Nuzzling Muzzles said...

HorseOfCourse - There are some who swear by desensitization and others who feel it just causes more problems. The mounted possee use desensitization exercises and their horses can walk in parades and work in the middle of riots, so I believe it is worth the try. My goal is to expose the horses to as much as possible and to teach them to spook in place. Horses are always going to spook, but if you can reduce it down to a jump or flinch as opposed to rearing and bolting, you and your horse will be a lot safer.

HorseOfCourse said...

Oh, didn't think of police horses.
Get that one. Sounds logical. Thanks!

Marilena said...

bmbay s a very lovely horse! :) my favorite horse of all time is Seattle Slew:)

The Mane Point said...

Wow. We're working with bikes and also plastic bags this week too.

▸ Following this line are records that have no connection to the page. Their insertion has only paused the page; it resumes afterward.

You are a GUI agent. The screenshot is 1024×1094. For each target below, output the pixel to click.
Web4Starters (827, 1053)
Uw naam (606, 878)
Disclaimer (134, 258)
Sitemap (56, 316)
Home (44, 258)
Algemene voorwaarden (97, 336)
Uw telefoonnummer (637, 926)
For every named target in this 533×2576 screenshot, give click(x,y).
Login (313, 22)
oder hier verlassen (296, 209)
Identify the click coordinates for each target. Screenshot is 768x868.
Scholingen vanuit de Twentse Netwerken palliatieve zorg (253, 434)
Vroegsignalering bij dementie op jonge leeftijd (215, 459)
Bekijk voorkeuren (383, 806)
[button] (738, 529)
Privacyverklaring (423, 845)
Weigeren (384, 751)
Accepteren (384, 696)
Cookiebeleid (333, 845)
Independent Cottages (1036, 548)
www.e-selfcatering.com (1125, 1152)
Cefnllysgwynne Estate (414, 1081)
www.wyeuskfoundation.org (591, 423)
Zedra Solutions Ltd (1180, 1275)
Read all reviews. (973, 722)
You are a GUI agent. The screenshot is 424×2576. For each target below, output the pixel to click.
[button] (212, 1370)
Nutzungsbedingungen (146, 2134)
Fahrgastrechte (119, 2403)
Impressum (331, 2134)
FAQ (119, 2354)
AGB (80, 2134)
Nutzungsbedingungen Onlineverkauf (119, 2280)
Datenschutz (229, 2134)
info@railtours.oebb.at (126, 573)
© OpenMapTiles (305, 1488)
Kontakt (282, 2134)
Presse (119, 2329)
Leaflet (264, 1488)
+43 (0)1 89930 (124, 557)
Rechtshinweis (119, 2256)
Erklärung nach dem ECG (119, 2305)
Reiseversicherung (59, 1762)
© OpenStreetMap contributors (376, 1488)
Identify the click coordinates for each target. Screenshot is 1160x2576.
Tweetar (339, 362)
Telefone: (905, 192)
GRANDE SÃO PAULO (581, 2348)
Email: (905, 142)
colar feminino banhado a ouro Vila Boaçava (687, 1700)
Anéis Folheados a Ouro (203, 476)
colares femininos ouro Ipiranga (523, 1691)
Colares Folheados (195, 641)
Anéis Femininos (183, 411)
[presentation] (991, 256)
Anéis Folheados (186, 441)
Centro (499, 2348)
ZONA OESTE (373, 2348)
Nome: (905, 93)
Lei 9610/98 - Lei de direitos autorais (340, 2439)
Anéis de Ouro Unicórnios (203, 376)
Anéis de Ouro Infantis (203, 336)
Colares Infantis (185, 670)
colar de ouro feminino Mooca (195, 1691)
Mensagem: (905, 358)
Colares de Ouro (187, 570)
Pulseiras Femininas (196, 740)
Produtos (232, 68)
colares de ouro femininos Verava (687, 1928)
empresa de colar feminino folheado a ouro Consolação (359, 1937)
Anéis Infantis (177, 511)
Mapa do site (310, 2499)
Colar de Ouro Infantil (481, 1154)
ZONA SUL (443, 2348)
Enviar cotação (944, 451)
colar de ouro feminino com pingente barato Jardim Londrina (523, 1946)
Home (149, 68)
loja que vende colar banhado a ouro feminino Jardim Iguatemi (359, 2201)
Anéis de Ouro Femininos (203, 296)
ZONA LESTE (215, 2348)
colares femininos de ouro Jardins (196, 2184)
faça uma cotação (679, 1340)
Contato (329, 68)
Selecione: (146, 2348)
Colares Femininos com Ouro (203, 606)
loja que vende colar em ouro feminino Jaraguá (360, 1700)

Getting ready for surprises on the trails.



Pony Girl said...

This was a great post. It makes such common sense, these methods. But it is interesting how different each horse reacts to them.
Something about plastic bags are scary. They are very light and airy, I wonder what they look like to the horse's vision? Tarps are much larger and heavier, move slower perhaps?

Laughing Orca Ranch said...

Looks like you put your bicycling 'on ice'. Get it? hehe

Gosh! I just don't know what it is about those grocery store plastic bags, but Baby Doll is the same way.
Today I was up at the barn and had a bread bag filled with carrots and a handful of rolled oats as a treat for my mare. I swung the bag up and crinkled it, shook it...and nothing.

I also have a blue tarp Ikea bag that I used to use to carry her hay out to the smaller paddock...and I could rub it on her back, shake it, anything, and barely any reaction at all.

But if I bring a white plastic grocery bag....Whew! Everything is somehow different and she is light on her feet and spooky. What's up with that?!